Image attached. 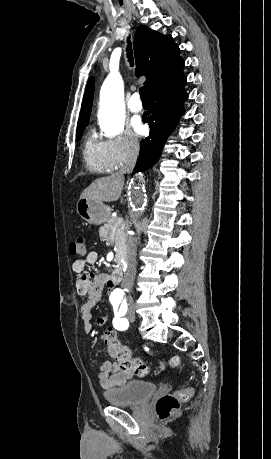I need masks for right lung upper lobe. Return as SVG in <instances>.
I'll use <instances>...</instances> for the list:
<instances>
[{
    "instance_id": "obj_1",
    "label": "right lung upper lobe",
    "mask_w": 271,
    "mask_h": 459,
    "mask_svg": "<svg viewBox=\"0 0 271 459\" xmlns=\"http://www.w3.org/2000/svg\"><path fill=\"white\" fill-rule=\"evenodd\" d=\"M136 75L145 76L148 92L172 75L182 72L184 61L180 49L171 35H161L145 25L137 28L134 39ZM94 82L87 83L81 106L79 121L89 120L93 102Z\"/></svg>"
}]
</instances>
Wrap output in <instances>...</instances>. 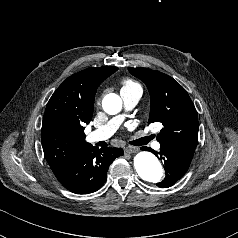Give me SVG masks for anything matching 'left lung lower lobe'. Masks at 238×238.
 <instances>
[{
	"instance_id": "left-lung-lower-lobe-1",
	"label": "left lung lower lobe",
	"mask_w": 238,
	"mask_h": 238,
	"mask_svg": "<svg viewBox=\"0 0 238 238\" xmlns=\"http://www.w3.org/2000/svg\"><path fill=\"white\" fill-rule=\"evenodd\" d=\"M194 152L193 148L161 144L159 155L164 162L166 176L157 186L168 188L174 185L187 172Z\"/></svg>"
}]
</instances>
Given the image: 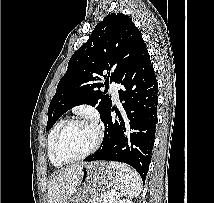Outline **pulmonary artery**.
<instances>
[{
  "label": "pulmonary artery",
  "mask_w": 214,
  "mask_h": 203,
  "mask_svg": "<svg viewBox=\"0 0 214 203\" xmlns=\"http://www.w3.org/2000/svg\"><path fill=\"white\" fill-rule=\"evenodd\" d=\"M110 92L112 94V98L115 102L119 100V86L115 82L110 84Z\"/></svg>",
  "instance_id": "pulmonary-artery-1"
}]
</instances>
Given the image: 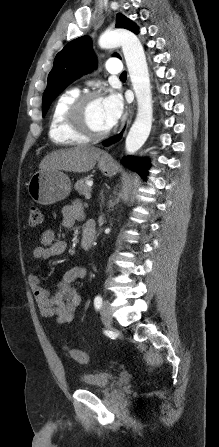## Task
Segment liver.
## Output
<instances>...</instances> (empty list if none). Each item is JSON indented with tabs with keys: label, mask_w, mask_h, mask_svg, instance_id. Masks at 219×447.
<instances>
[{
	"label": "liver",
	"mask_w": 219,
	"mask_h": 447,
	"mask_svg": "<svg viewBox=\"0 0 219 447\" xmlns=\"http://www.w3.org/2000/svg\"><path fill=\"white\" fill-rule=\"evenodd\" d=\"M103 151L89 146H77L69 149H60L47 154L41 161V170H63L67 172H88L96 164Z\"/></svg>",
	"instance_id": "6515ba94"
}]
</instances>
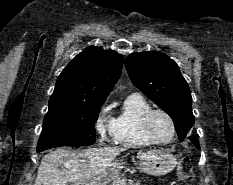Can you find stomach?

▬▬▬▬▬▬▬▬▬▬

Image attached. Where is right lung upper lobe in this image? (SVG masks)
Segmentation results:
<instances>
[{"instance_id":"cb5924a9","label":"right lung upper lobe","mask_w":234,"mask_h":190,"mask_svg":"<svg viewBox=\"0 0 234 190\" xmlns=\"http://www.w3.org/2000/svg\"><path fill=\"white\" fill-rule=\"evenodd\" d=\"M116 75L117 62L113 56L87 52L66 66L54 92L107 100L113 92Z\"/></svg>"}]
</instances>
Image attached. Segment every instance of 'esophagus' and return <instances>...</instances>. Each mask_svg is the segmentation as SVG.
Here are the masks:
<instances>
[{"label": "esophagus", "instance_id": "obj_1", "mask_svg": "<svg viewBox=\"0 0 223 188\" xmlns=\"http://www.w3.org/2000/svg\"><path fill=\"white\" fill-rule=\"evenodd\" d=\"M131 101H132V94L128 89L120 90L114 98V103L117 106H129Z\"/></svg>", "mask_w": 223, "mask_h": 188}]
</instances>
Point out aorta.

▬▬▬▬▬▬▬▬▬▬

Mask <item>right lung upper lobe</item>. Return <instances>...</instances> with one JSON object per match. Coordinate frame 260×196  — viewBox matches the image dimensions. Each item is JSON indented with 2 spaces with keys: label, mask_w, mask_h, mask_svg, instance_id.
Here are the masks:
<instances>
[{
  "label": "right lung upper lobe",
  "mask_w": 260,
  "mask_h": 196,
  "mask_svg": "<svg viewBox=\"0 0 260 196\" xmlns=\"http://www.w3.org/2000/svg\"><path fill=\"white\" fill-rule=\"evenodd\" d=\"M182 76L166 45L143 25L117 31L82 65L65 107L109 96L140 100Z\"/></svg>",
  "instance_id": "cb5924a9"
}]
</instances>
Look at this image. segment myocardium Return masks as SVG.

▬▬▬▬▬▬▬▬▬▬

# Activity
Although the records hold pictures, the copy must not; give again exactly the lines from the one with "Segment liver." through the one with "Can you find stomach?".

# Result
Segment liver.
## Output
<instances>...</instances> (empty list if none). Each item is JSON indented with tabs with keys: label, mask_w, mask_h, mask_svg, instance_id. Masks at 219×447.
<instances>
[{
	"label": "liver",
	"mask_w": 219,
	"mask_h": 447,
	"mask_svg": "<svg viewBox=\"0 0 219 447\" xmlns=\"http://www.w3.org/2000/svg\"><path fill=\"white\" fill-rule=\"evenodd\" d=\"M103 151L89 146H77L69 149H60L47 154L41 161V170H63L67 172H88L96 164Z\"/></svg>",
	"instance_id": "6515ba94"
}]
</instances>
Can you find stomach?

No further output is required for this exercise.